Work life balance. One track. The "Run away unless you have no other options" review sums things up with an entertaining story, albeit slightly hyperbolic. Broadly, everything boils down to $
The company only cares about making the company money. Historically, if you were a fresh STEM PhD and liked to talk with people/do things other than super intense focused research, you didn't have very many options for a career, so that created a fantastic pool of fresh PhDs for Exponent to hire from. Who cares if they only stay for 2 years or so, since we can just hire more to replace them? And since Exponent generally charges by the hour, if someone brand new takes twice as long, as long as the client's pockets are deep enough, great, we can bill double. (more money for the company!). If the client's pockets AREN'T deep enough, who cares, we'll just not let the new person (or more likely, the squeezed manager in the middle) bill their time and then the company still makes the same amount of money, and the company just doesn't pay that squeezed manager or new hire as well. The company is doing just fine. Once you realize that making Exponent money is literally the ONLY thing that matters to Exponent, it's very easy to see the rationale of all their choices.

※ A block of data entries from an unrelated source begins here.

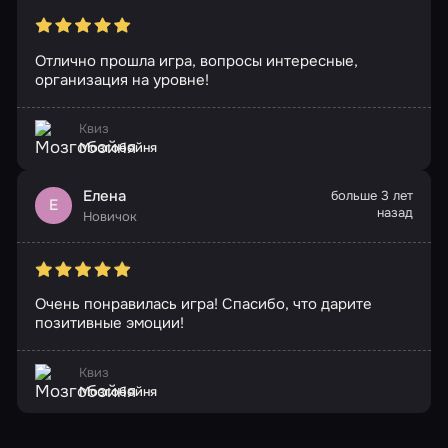
Отлично прошла игра, вопросы интересные,
организация на уровне!
Квиз
Мозгобойня
Елена
больше 3 лет
Е
назад
Новичок
Очень понравилась игра! Спасибо, что дарите
позитивные эмоции!
Квиз
Мозгобойня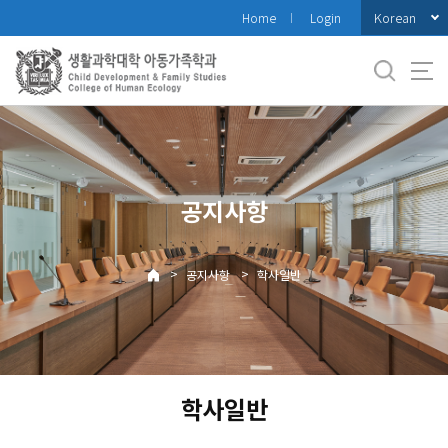
바
Korean
Home
Login
로
가
기
메
뉴
공지사항
>
>
공지사항
학사일반
학사일반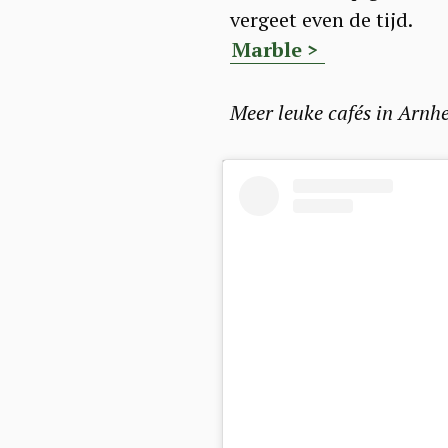
a
vergeet even de tijd.
r
Marble >
c
h
Meer leuke cafés in Arnh
f
o
r
: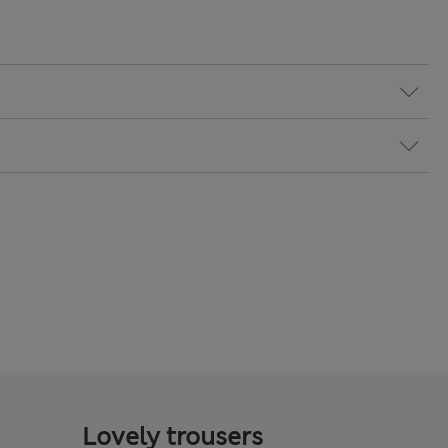
Lovely trousers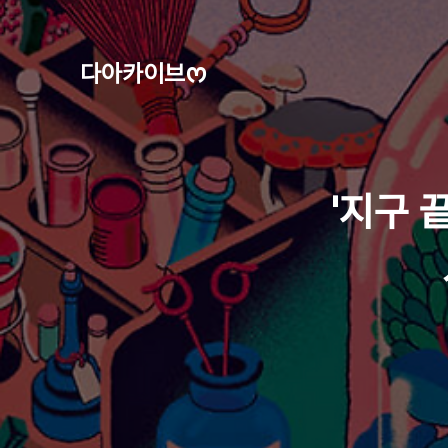
다아카이브ᰔ
'지구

Now, you may ask "well what about all those studies showing that it costs more to hire someone new rather than retain someone?" To that, I redirect you above to the afore-mentioned "new people may do things slower so you can charge double." The value that a good team player who cares about his colleagues, actually teaches them things on the job, and helps set reasonable deadlines (another skill that can get honed while at Exponent) can't easily be counted in dollars and cents (ironically, those traits are "invaluable," or "priceless" which Exponent translates to "not valuable" or "can't charge for that - there's no price!"), so since it isn't easy to translate that to $$ for the company, Exponent doesn't care about it.
There's really so many terrible things about working at Exponent that it really isn't worth typing them all out, and in some sense, doing so would more likely diminish the potential value of this review to potential candidates looking for that first job out of grad school. I'll stick to the "Exponent only cares about making Exponent money" because every single bad thing about the culture can be traced back to that statement.